Although he is now a six-time best-selling author known for creating relatable characters, vivid settings, and unique magic systems, Sanderson was not a bred-in-the-womb writer. Like many adolescent boys, he avoided reading. But when his eighth-grade teacher convinced him to pick a book off her shelf, he chose Dragonsbane, by Barbara Hambly—because of its cool dragon cover. “It was like the story of my mom, except in a fantasy world with dragons, and that was just awesome,” Sanderson says. “It had all the action and adventure, and it had all the relate-ability.”
Sanderson went on to read every fantasy book in his high school. “Fantasy gives us this imagination, this power, this wonder, alongside real human problems, and it mixes all these things together in a package that is fun and readable and interesting,” he explains. “It grabbed me, and that’s when I decided I was going to be a fantasy writer—and I started writing.”
Initially a biochemistry major at BYU, Sanderson served a mission in Korea, where his mission president allowed him to write stories on preparation day.
“The most inspiring facet of Brandon and his work is that he understands thoroughly and profoundly how much writing is just that: work,” says Ethan M. Sproat (BA ’02, MA ’08), a PhD candidate at Purdue who worked with Sanderson on BYU’s student-run science fiction and fantasy magazine, The Leading Edge.

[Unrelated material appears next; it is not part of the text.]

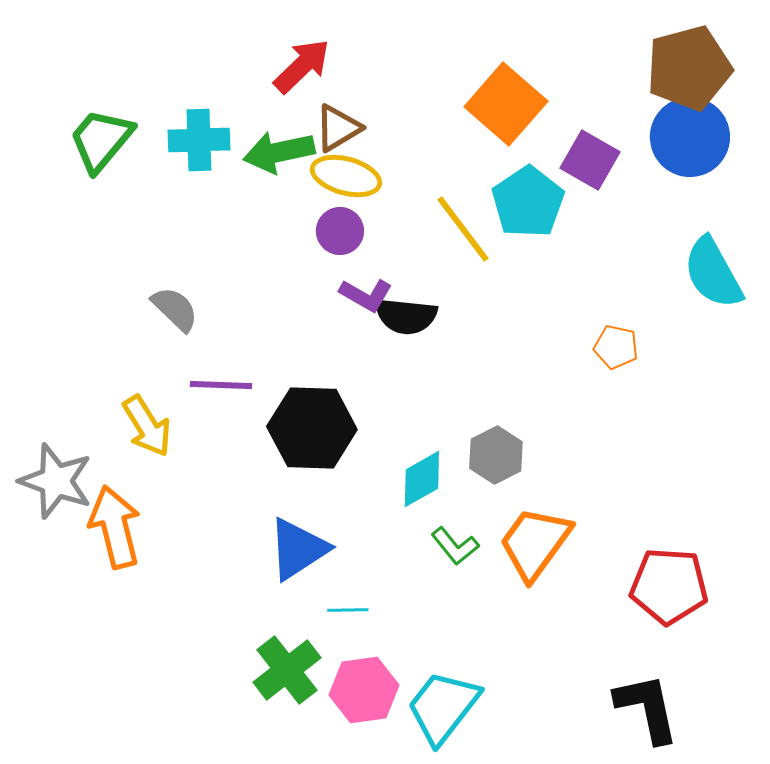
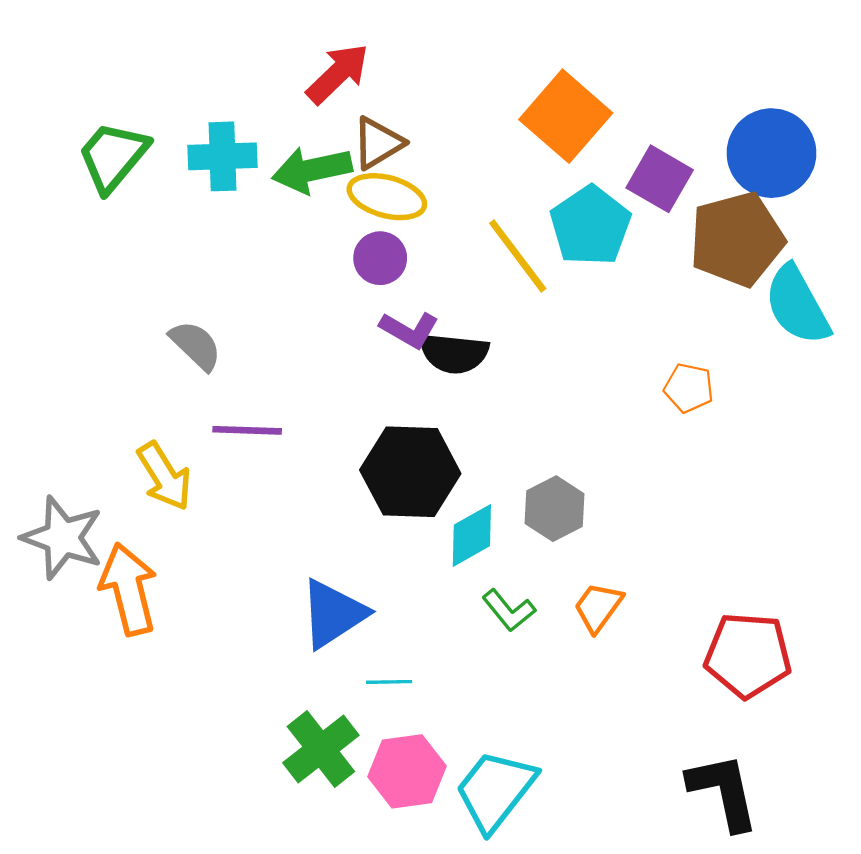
brown pentagon: (689, 68) -> (737, 239), moved
black hexagon: (312, 428) -> (410, 472), moved
orange trapezoid: (535, 543) -> (598, 607), size x0.6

Sanderson returned to BYU, changed his major to English, wrote a bunch of novels, got a host of rejection letters, applied for grad school (twice), and got rejected from just about every top writing program in the States—except BYU.
Again and again Sanderson was told that his books would never sell because they were too long or too moral. But he was determined. “At the end of the day if you told me, ‘You will never get published,’ I would have still written the books,” he says. Halfway through his master’s program, he started work on The Way of Kings, which, he says, “I planned to be bigger and full of all the nobility and awesomeness that I wanted to see in epic fantasy. It was flying in the face of what everyone had told me. I wrote the biggest, coolest, epic-est book I could.” Between working on The Wheel of Time and his other novels, Sanderson eventually finished the 1,007-pager, which debuted at no. 7 on the New York Times Best Sellers list in 2010 and begins the anticipated 10-book saga The Stormlight Archive.
Although Sanderson has emerged as a powerhouse in the genre, he always speaks of his success as a gift. “There are a lot of writers who are better than I am who are not successful,” he says. “It’s a measure of luck, perseverance, and providence.”
Perseverance in particular is a virtue he teaches to aspiring writers—both in his BYU fantasy and sci-fi writing class and in Writing Excuses, the weekly writing-advice podcast he cohosts. “Sit in a chair and write,” Sanderson says. “Ignore this thing they call writer’s block. Doctors don’t get doctor’s block; your mechanic doesn’t get mechanic’s block. If you want to write great stories, learn to write when you don’t feel like it. You have to write it poorly before you can write it well. So just be willing to write bad stories in order to learn to become better.”
One of Sanderson’s first students, new author Janci Patterson Olds (BA ’05, MA ’08), took Sanderson’s lessons of tenacity to heart. “Brandon really believes that anyone who’s willing to work hard can succeed,” she says, “which makes him a fantastic teacher and writing mentor.”
For Sanderson, creating worlds is all in a day’s work. “I love this job,” says the father of three. “You get up and do something different every day: you become a different character, you work on a different problem, you create something new. There’s nothing as supremely satisfying to me as looking at nothing . . . and at the end having something—a story, this thing that is almost alive.”